What is expected: Write out, word for word, only the lines from the one containing "Kötelező olvasmányok 2026/2027" through the final line of the data.

Data entries:
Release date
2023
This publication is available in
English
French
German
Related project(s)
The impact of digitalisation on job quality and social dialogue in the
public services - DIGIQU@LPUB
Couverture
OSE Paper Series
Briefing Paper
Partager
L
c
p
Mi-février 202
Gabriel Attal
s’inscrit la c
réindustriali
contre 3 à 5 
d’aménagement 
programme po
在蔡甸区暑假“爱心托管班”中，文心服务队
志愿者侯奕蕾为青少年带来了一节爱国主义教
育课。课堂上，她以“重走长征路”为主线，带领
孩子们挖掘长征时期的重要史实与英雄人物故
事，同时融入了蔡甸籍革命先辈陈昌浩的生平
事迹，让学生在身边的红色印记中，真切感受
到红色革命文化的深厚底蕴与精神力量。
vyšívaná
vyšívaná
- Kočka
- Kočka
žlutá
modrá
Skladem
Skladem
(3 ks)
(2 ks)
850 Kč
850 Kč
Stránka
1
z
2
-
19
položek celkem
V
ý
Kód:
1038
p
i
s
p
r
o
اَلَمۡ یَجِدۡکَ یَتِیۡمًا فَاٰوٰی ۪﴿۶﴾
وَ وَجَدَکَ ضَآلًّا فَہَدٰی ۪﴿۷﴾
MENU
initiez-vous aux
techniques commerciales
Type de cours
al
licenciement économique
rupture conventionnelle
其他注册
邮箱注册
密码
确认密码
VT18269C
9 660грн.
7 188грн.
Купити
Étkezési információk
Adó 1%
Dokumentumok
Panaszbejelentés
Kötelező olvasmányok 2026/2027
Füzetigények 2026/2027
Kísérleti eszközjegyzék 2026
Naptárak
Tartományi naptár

Expected output:
Kötelező olvasmányok 2026/2027
Füzetigények 2026/2027
Kísérleti eszközjegyzék 2026
Naptárak
Tartományi naptár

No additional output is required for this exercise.